● **What the exercise asks**: Print every line from the start of the data, and when you reach the line with "Efficient heating", include it and stop. Pictures are not part of the copy.

● **Provided records**:
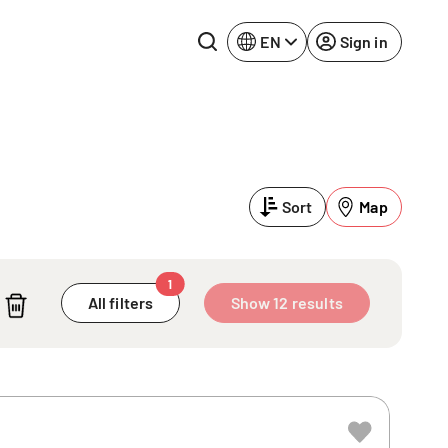
EN
Sign in
Lake Constance
Rhine-Neckar
Leipzig
Ruhr Area
Sort
Map
Potsdam
Würzburg
Regensburg
1
All filters
Show 12 results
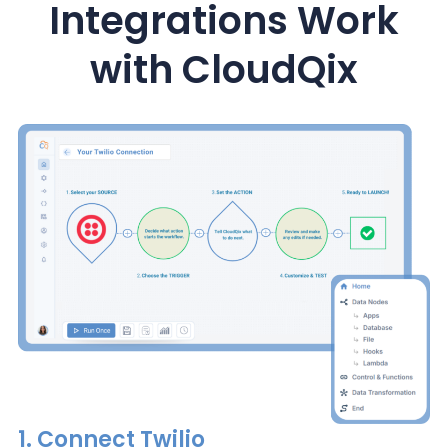
Integrations Work
with CloudQix
1.
Connect
Twilio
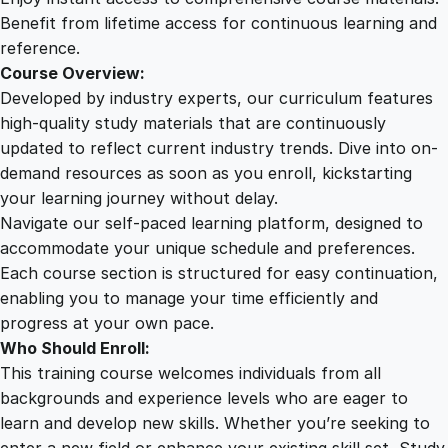
n
Benefit from lifetime access for continuous learning and
q
reference.
u
Course Overview:
a
Developed by industry experts, our curriculum features
n
high-quality study materials that are continuously
t
updated to reflect current industry trends. Dive into on-
i
demand resources as soon as you enroll, kickstarting
t
your learning journey without delay.
y
Navigate our self-paced learning platform, designed to
accommodate your unique schedule and preferences.
Each course section is structured for easy continuation,
enabling you to manage your time efficiently and
progress at your own pace.
Who Should Enroll:
This training course welcomes individuals from all
backgrounds and experience levels who are eager to
learn and develop new skills. Whether you’re seeking to
enter a new field or enhance your existing skill set, Study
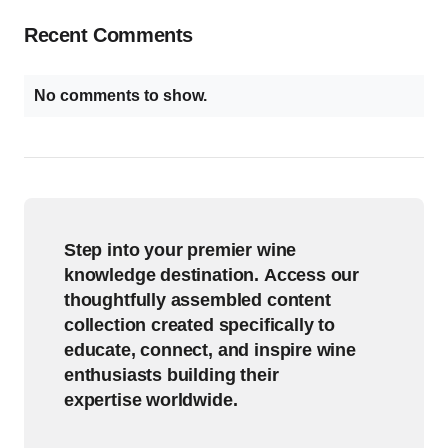
Recent Comments
No comments to show.
Step into your premier wine
knowledge destination. Access our
thoughtfully assembled content
collection created specifically to
educate, connect, and inspire wine
enthusiasts building their
expertise worldwide.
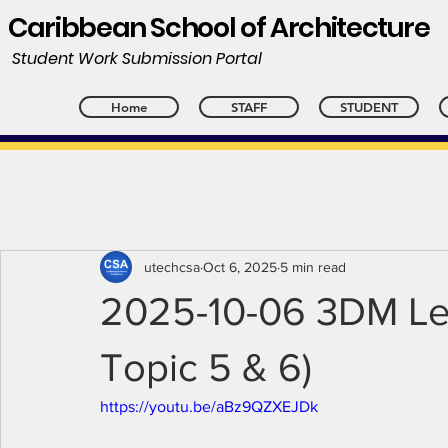
Caribbean School of Architecture
Student Work Submission Portal
Home
STAFF
STUDENT
utechcsa
Oct 6, 2025
5 min read
2025-10-06 3DM Lec
Topic 5 & 6)
https://youtu.be/aBz9QZXEJDk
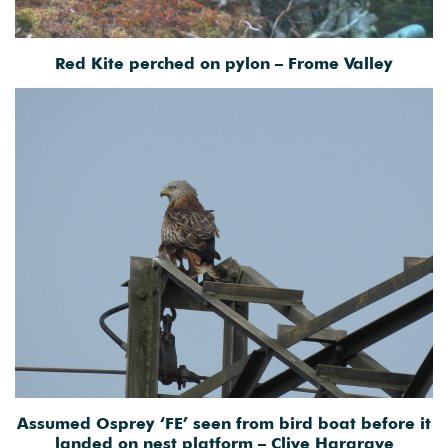
Red Kite perched on pylon – Frome Valley
Assumed Osprey ‘FE’ seen from bird boat before it
landed on nest platform – Clive Hargrave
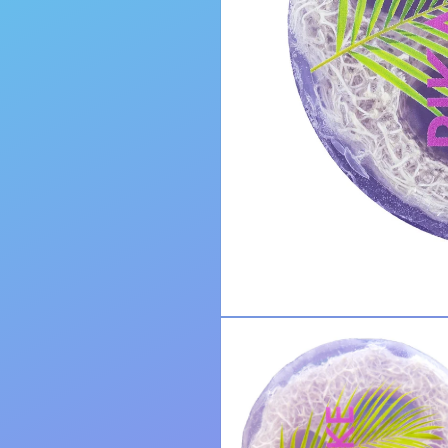
Open
media
1
in
modal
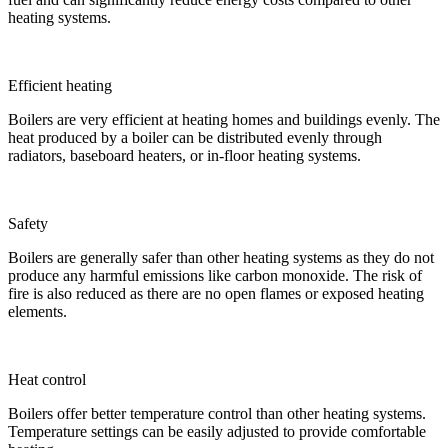
heating systems.
Efficient heating
Boilers are very efficient at heating homes and buildings evenly. The
heat produced by a boiler can be distributed evenly through
radiators, baseboard heaters, or in-floor heating systems.
Safety
Boilers are generally safer than other heating systems as they do not
produce any harmful emissions like carbon monoxide. The risk of
fire is also reduced as there are no open flames or exposed heating
elements.
Heat control
Boilers offer better temperature control than other heating systems.
Temperature settings can be easily adjusted to provide comfortable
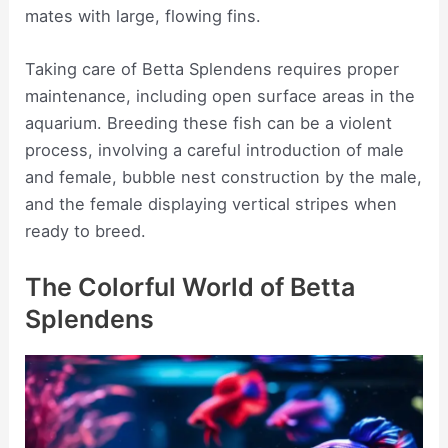
mates with large, flowing fins.
Taking care of Betta Splendens requires proper
maintenance, including open surface areas in the
aquarium. Breeding these fish can be a violent
process, involving a careful introduction of male
and female, bubble nest construction by the male,
and the female displaying vertical stripes when
ready to breed.
The Colorful World of Betta
Splendens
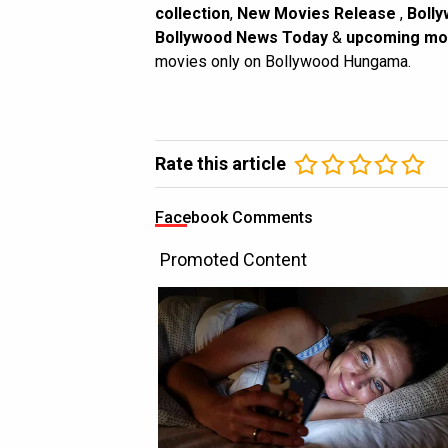
collection
,
New Movies Release
,
Bolly
Bollywood News Today
&
upcoming mo
movies only on Bollywood Hungama.
Rate this article
Facebook Comments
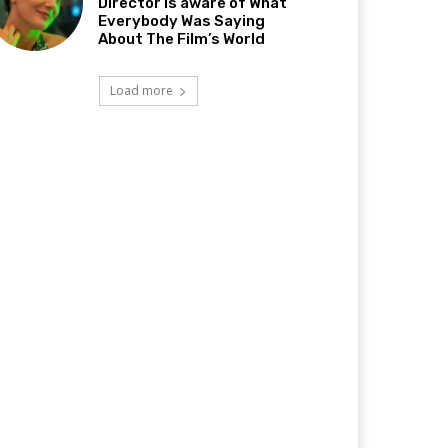
Director Is aware of What
Everybody Was Saying
About The Film’s World
Load more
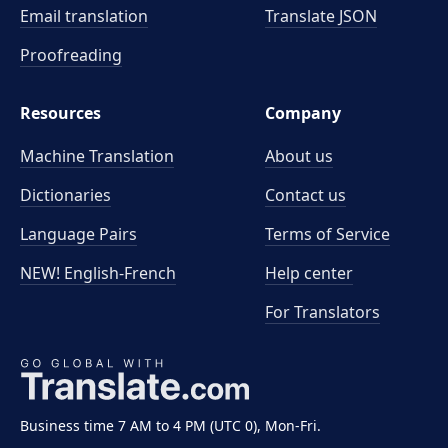
Email translation
Translate JSON
Proofreading
Resources
Company
Machine Translation
About us
Dictionaries
Contact us
Language Pairs
Terms of Service
NEW! English-French
Help center
For Translators
Business time 7 AM to 4 PM (UTC 0), Mon-Fri.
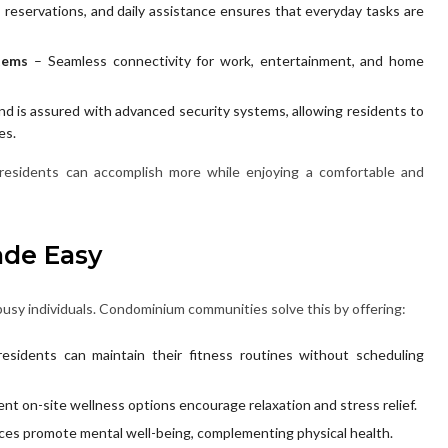
, reservations, and daily assistance ensures that everyday tasks are
tems
– Seamless connectivity for work, entertainment, and home
nd is assured with advanced security systems, allowing residents to
es.
esidents can accomplish more while enjoying a comfortable and
ade Easy
busy individuals. Condominium communities solve this by offering:
esidents can maintain their fitness routines without scheduling
nt on-site wellness options encourage relaxation and stress relief.
es promote mental well-being, complementing physical health.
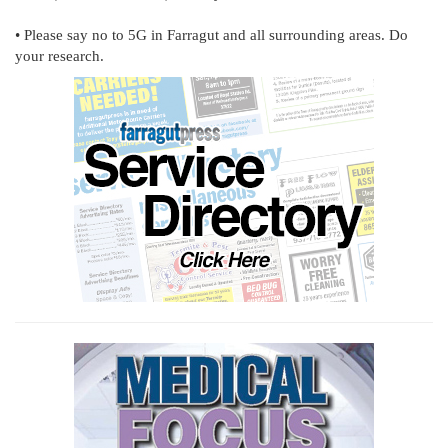
• Please say no to 5G in Farragut and all surrounding areas. Do
your research.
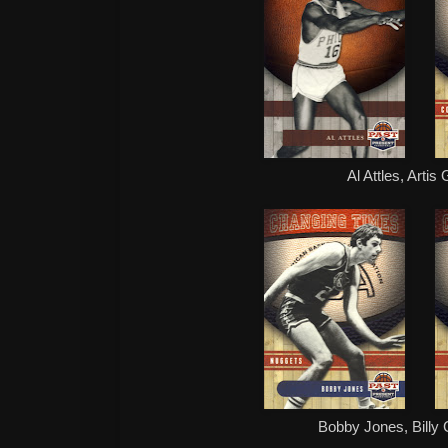
Al Attles, Artis
Bobby Jones, Billy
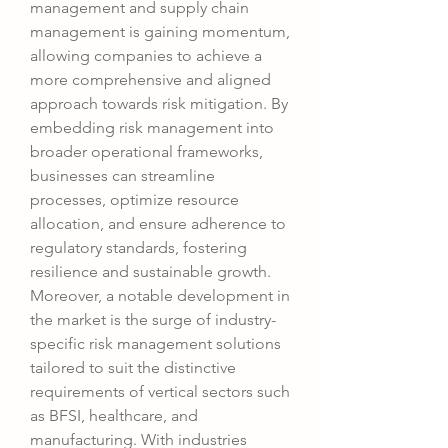
management and supply chain 
management is gaining momentum, 
allowing companies to achieve a 
more comprehensive and aligned 
approach towards risk mitigation. By 
embedding risk management into 
broader operational frameworks, 
businesses can streamline 
processes, optimize resource 
allocation, and ensure adherence to 
regulatory standards, fostering 
resilience and sustainable growth.
Moreover, a notable development in 
the market is the surge of industry-
specific risk management solutions 
tailored to suit the distinctive 
requirements of vertical sectors such 
as BFSI, healthcare, and 
manufacturing. With industries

● **Answer section**:
EN
Sign in
Lake Constance
Rhine-Neckar
Leipzig
Ruhr Area
Sort
Map
Potsdam
Würzburg
Regensburg
1
All filters
Show 12 results
Integrations Work
with CloudQix
1.
Connect
Twilio
n
Benefit from lifetime access for continuous learning and
q
reference.
u
Course Overview:
a
Developed by industry experts, our curriculum features
n
high-quality study materials that are continuously
t
updated to reflect current industry trends. Dive into on-
i
demand resources as soon as you enroll, kickstarting
t
your learning journey without delay.
y
Navigate our self-paced learning platform, designed to
accommodate your unique schedule and preferences.
Each course section is structured for easy continuation,
enabling you to manage your time efficiently and
progress at your own pace.
Who Should Enroll:
This training course welcomes individuals from all
backgrounds and experience levels who are eager to
learn and develop new skills. Whether you’re seeking to
enter a new field or enhance your existing skill set, Study
Recent Comments
No comments to show.
Step into your premier wine
knowledge destination. Access our
thoughtfully assembled content
collection created specifically to
educate, connect, and inspire wine
enthusiasts building their
expertise worldwide.
Caribbean School of Architecture
Student Work Submission Portal
Home
STAFF
STUDENT
utechcsa
Oct 6, 2025
5 min read
2025-10-06 3DM Lec
Topic 5 & 6)
https://youtu.be/aBz9QZXEJDk
Red Kite perched on pylon – Frome Valley
Assumed Osprey ‘FE’ seen from bird boat before it
landed on nest platform – Clive Hargrave
Open
media
1
in
modal
heating systems.
Efficient heating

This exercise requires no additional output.